Uno de mis hijos pasó por la consulta de mi hermana. Cuando le pregunté, me pasó con una de sus socias (que es experta en el problema que tenía mi hijo), y fue ella la que le trató y la que me dijo cuál era la tarifa con descuento.

Como veis, la mejor solución tanto para que tu “cliente” próximo no se sienta incómodo como para que tú no te sientas estafado, es establecer un mejor precio y exponerlo claramente. Si alguien cree que estás intentando aprovecharte por cobrarle, pues con no usar tus servicios, tan amigos.

Otra persona conocida, que pinta (y vende) cuadros, me dijo una vez que nunca había que regalar nada que hubieras pintado. Podías venderlo barato, pero regalar nunca. Porque si tú no valoras lo que haces, nadie lo va a hacer.

¿Y cómo se concilia esto con escribir en un blog y regalar tu conocimiento a todos los lectores? ¿Cómo puede esto ser compatible con lo que escribí una vez sobre cómo regalar cosas a los clientes?

El modelo freemium (gratis+premium) funciona porque la mejor manera de convencer a un cliente de que eres un experto es demostrarlo. Y es mucho mejor que el cliente lo pueda comprobar por sí mismo, no que tú presumas de lo bueno que eres en tu página web.
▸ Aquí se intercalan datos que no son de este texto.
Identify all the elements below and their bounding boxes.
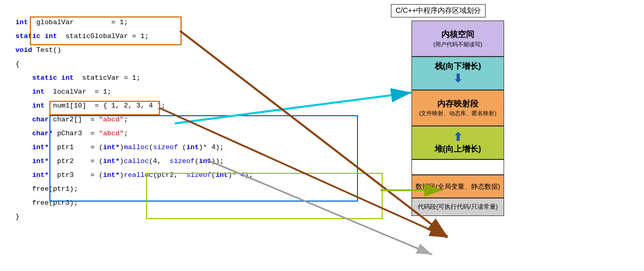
kernel-label: 内核空间 xyxy=(441,29,474,40)
mmap-sublabel: (文件映射、动态库、匿名映射) xyxy=(419,110,496,117)
heap-segment: ⬆ 堆(向上增长) xyxy=(412,126,504,159)
heap-label: 堆(向上增长) xyxy=(435,144,481,155)
kernel-sublabel: (用户代码不能读写) xyxy=(433,41,482,48)
code-line-12: int* ptr3 = (int*)realloc(ptr2, sizeof(i… xyxy=(15,168,365,182)
code-line-7: int num1[10] = { 1, 2, 3, 4 }; xyxy=(15,99,365,113)
code-line-9: char* pChar3 = "abcd"; xyxy=(15,127,365,140)
code-line-2: static int staticGlobalVar = 1; xyxy=(15,29,365,43)
code-line-5: static int staticVar = 1; xyxy=(15,71,365,85)
code-area: int globalVar = 1; static int staticGlob… xyxy=(15,15,365,224)
heap-arrow-icon: ⬆ xyxy=(453,131,462,144)
mmap-segment: 内存映射段 (文件映射、动态库、匿名映射) xyxy=(412,90,504,126)
code-line-11: int* ptr2 = (int*)calloc(4, sizeof(int))… xyxy=(15,154,365,168)
code-line-15: } xyxy=(15,210,365,224)
data-segment: 数据段(全局变量、静态数据) xyxy=(412,175,504,198)
stack-label: 栈(向下增长) xyxy=(435,61,481,72)
code-label: 代码段(可执行代码/只读常量) xyxy=(418,203,497,211)
code-line-3: void Test() xyxy=(15,43,365,57)
page-title: C/C++中程序内存区域划分 xyxy=(391,4,486,17)
code-line-4: { xyxy=(15,57,365,71)
kernel-segment: 内核空间 (用户代码不能读写) xyxy=(412,21,504,57)
code-line-6: int localVar = 1; xyxy=(15,85,365,99)
code-line-14: free(ptr3); xyxy=(15,196,365,210)
code-line-8: char char2[] = "abcd"; xyxy=(15,113,365,127)
data-label: 数据段(全局变量、静态数据) xyxy=(416,182,500,191)
code-line-13: free(ptr1); xyxy=(15,182,365,196)
code-line-1: int globalVar = 1; xyxy=(15,15,365,29)
stack-segment: 栈(向下增长) ⬇ xyxy=(412,57,504,90)
code-line-10: int* ptr1 = (int*)malloc(sizeof (int)* 4… xyxy=(15,140,365,154)
empty-segment xyxy=(412,159,504,175)
memory-diagram: 内核空间 (用户代码不能读写) 栈(向下增长) ⬇ 内存映射段 (文件映射、动态… xyxy=(401,21,504,216)
stack-arrow-icon: ⬇ xyxy=(453,72,462,85)
code-segment: 代码段(可执行代码/只读常量) xyxy=(412,198,504,216)
mmap-label: 内存映射段 xyxy=(437,99,478,110)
Pongo el caso de Andrés Pérez Ortega, ya que ha sido su entrada la que ha provocado que escriba esto. Si en su página pusiera algo así como “nuestras excelentes capacidades de sinergia con el cliente van encaminados a la excelencia en el aprovechamiento de los recursos humanos” y otras frases similares junto a unas imágenes de stock de tipos estrechándose la mano, la confianza del usuario que llega a esa página sería CERO.
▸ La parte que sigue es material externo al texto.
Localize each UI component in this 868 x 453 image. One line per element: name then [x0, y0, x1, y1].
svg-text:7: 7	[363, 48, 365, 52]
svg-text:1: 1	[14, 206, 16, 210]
En Marcapropia, por el contrario, puedes pasarte días enteros leyendo y aprendiendo sobre marca personal. Seguro que la mayoría de sus visitantes simplemente lee algo, aprende algo (o no) y se va. Pero un porcentaje de los lectores piensa “tengo un problema, y este tipo puede ayudarme”, y le contrata. Y hay otro factor: el que escribe Marcapropia es una persona, con sus opiniones, y lo demuestra. Eso supone que a muchos les rechinará y no le querrán ver ni en pintura, pero es el precio que hay que pagar para que otros te vean como un ser humano real y no un robot corporativo.
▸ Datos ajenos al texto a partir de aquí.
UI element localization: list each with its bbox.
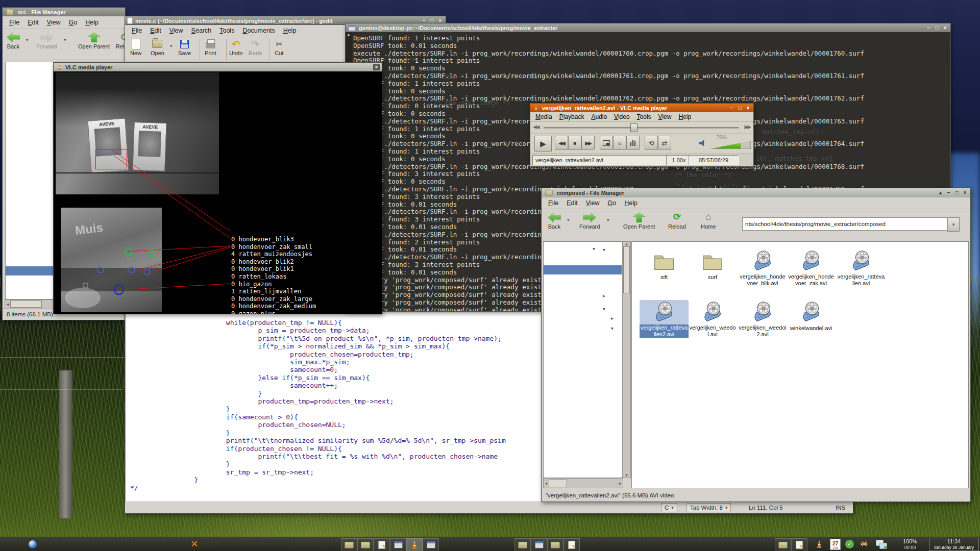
- seek-groove[interactable]: [544, 127, 739, 129]
- scroll-down-icon[interactable]: ▾: [625, 473, 627, 478]
- reload-button[interactable]: ⟳ Reload: [668, 211, 686, 230]
- loop-button[interactable]: ⟲: [645, 136, 658, 150]
- menu-edit[interactable]: Edit: [563, 198, 581, 208]
- scroll-thumb[interactable]: [623, 246, 630, 293]
- window-vlc-player[interactable]: vergelijken_rattevallen2.avi - VLC media…: [530, 103, 754, 167]
- expander-icon[interactable]: ▾: [593, 246, 595, 252]
- print-button[interactable]: Print: [205, 39, 216, 56]
- file-item[interactable]: winkelwandel.avi: [787, 300, 836, 332]
- src-fm-titlebar[interactable]: src - File Manager: [3, 8, 125, 16]
- volume-speaker-icon[interactable]: [699, 140, 706, 146]
- maximize-icon[interactable]: □: [953, 190, 960, 196]
- file-item[interactable]: vergelijken_hondevoer_zak.avi: [787, 249, 836, 287]
- forward-dropdown-icon[interactable]: ▾: [64, 37, 66, 42]
- task-button-terminal[interactable]: [423, 538, 439, 551]
- shade-icon[interactable]: ▴: [937, 190, 944, 196]
- forward-dropdown-icon[interactable]: ▾: [607, 217, 609, 222]
- menu-view[interactable]: View: [655, 113, 675, 121]
- window-vlc-video[interactable]: VLC media player × AVEVE AVEVE Muis 0 ho…: [53, 62, 382, 314]
- menu-media[interactable]: Media: [532, 113, 555, 121]
- xchat-launcher[interactable]: ✕: [191, 539, 198, 549]
- tray-messenger[interactable]: [876, 539, 887, 549]
- expander-icon[interactable]: ▸: [603, 293, 605, 298]
- next-button[interactable]: ▶▶: [581, 136, 595, 150]
- back-dropdown-icon[interactable]: ▾: [26, 37, 29, 42]
- menu-edit[interactable]: Edit: [24, 18, 42, 27]
- seek-thumb[interactable]: [630, 123, 638, 132]
- task-button-gedit[interactable]: [564, 538, 580, 551]
- task-button-folder[interactable]: [547, 538, 564, 551]
- task-button-terminal[interactable]: [531, 538, 547, 551]
- menu-playback[interactable]: Playback: [556, 113, 587, 121]
- maximize-icon[interactable]: □: [737, 105, 743, 111]
- menu-view[interactable]: View: [166, 26, 187, 35]
- fullscreen-button[interactable]: [600, 136, 613, 150]
- composed-fm-file-pane[interactable]: sift surf vergelijken_hondevoer_blik.avi…: [631, 241, 969, 488]
- task-button-gedit[interactable]: [374, 538, 390, 551]
- menu-view[interactable]: View: [43, 18, 64, 27]
- scroll-right-icon[interactable]: ▸: [618, 481, 623, 486]
- scroll-up-icon[interactable]: ▴: [625, 242, 627, 246]
- close-icon[interactable]: ×: [942, 25, 948, 31]
- window-composed-file-manager[interactable]: composed - File Manager ▴−□× File Edit V…: [541, 188, 971, 502]
- menu-tools[interactable]: Tools: [634, 113, 654, 121]
- task-button-terminal[interactable]: [390, 538, 406, 551]
- close-icon[interactable]: ×: [373, 64, 380, 70]
- vlc-player-titlebar[interactable]: vergelijken_rattevallen2.avi - VLC media…: [530, 104, 753, 112]
- tray-xchat[interactable]: ✕chat: [861, 539, 868, 549]
- media-title-field[interactable]: vergelijken_rattevallen2.avi: [532, 155, 669, 165]
- file-item[interactable]: surf: [688, 249, 737, 281]
- composed-fm-tree-pane[interactable]: ▾ ▾ ▸ ▾ ▸ ▾: [543, 241, 623, 478]
- tray-vlc[interactable]: [816, 539, 823, 549]
- save-button[interactable]: Save: [178, 39, 191, 56]
- menu-help[interactable]: Help: [280, 26, 300, 35]
- launcher-button[interactable]: [29, 539, 37, 549]
- close-icon[interactable]: ×: [745, 105, 751, 111]
- new-button[interactable]: New: [130, 39, 141, 56]
- menu-video[interactable]: Video: [611, 113, 632, 121]
- forward-button[interactable]: Forward: [36, 32, 57, 49]
- scroll-thumb[interactable]: [549, 480, 567, 487]
- menu-help[interactable]: Help: [82, 18, 102, 27]
- clock[interactable]: 11:34 Saturday 28 January: [929, 538, 979, 551]
- file-item-selected[interactable]: vergelijken_rattevallen2.avi: [640, 300, 689, 338]
- file-item[interactable]: vergelijken_hondevoer_blik.avi: [738, 249, 787, 287]
- tray-skype[interactable]: ✓: [845, 539, 854, 549]
- minimize-icon[interactable]: −: [945, 190, 952, 196]
- menu-go[interactable]: Go: [604, 198, 620, 208]
- cut-button[interactable]: ✂ Cut: [274, 39, 284, 56]
- tray-calendar[interactable]: 27 JAN: [830, 539, 841, 549]
- open-parent-button[interactable]: Open Parent: [78, 32, 110, 49]
- menu-help[interactable]: Help: [621, 198, 641, 208]
- taskbar[interactable]: ✕ 27 JAN ✓ ✕chat 100% 00:00 11:34 Saturd…: [0, 537, 980, 551]
- tree-selected-item[interactable]: [544, 265, 622, 274]
- tree-vscrollbar[interactable]: ▴ ▾: [622, 241, 631, 478]
- back-button[interactable]: Back: [548, 212, 561, 230]
- shuffle-button[interactable]: ⇄: [658, 136, 671, 150]
- open-parent-button[interactable]: Open Parent: [623, 212, 655, 230]
- menu-file[interactable]: File: [6, 18, 23, 27]
- vlc-video-canvas[interactable]: AVEVE AVEVE Muis 0 hondevoer_blik3 0 hon…: [54, 71, 382, 314]
- close-icon[interactable]: ×: [962, 190, 968, 196]
- minimize-icon[interactable]: −: [728, 105, 735, 111]
- stop-button[interactable]: ■: [568, 136, 581, 150]
- open-dropdown-icon[interactable]: ▾: [170, 43, 173, 48]
- menu-audio[interactable]: Audio: [588, 113, 610, 121]
- expander-icon[interactable]: ▾: [611, 325, 614, 331]
- file-item[interactable]: vergelijken_weedol.avi: [688, 300, 737, 338]
- location-dropdown-button[interactable]: ▾: [947, 217, 960, 232]
- menu-help[interactable]: Help: [675, 113, 694, 121]
- back-dropdown-icon[interactable]: ▾: [567, 217, 570, 222]
- home-button[interactable]: ⌂ Home: [701, 211, 716, 230]
- playlist-button[interactable]: ≡: [613, 136, 626, 150]
- task-button-folder[interactable]: [514, 538, 531, 551]
- task-button-folder[interactable]: [341, 538, 357, 551]
- undo-button[interactable]: ↶ Undo: [229, 39, 242, 56]
- scroll-thumb[interactable]: [10, 300, 42, 308]
- playback-rate[interactable]: 1.00x: [666, 155, 692, 165]
- menu-file[interactable]: File: [128, 26, 145, 35]
- open-button[interactable]: Open: [151, 39, 164, 56]
- previous-button[interactable]: ◀◀: [555, 136, 568, 150]
- vlc-video-titlebar[interactable]: VLC media player ×: [54, 63, 382, 71]
- menu-tools[interactable]: Tools: [216, 26, 238, 35]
Como digo, la clave es saber qué regalas y qué vendes. Por ejemplo, puedes regalar el tiempo “común”, es decir, el que dedicas a escribir algo que vale para muchos, pero cobrar el tiempo “individual”, el que dedicas a una sola persona. O puedes regalar las entradas de tu blog, pero cobrar un material estructurado y con mayor profundidad. Como ves, no hay una receta para todos: un eBook que para uno puede ser un material “regalable”, para otro es un producto pro el que debe cobrar.

Toda esta forma de hacer negocios está empezando. Para mí es mucho más motivador y estimulante que hacer negocios basándote en a quién conoces o cuánto dinero tienes para promocionarte. Y es mucho más desafiante cuando no hay reglas, sino que vamos haciendo las reglas por el camino.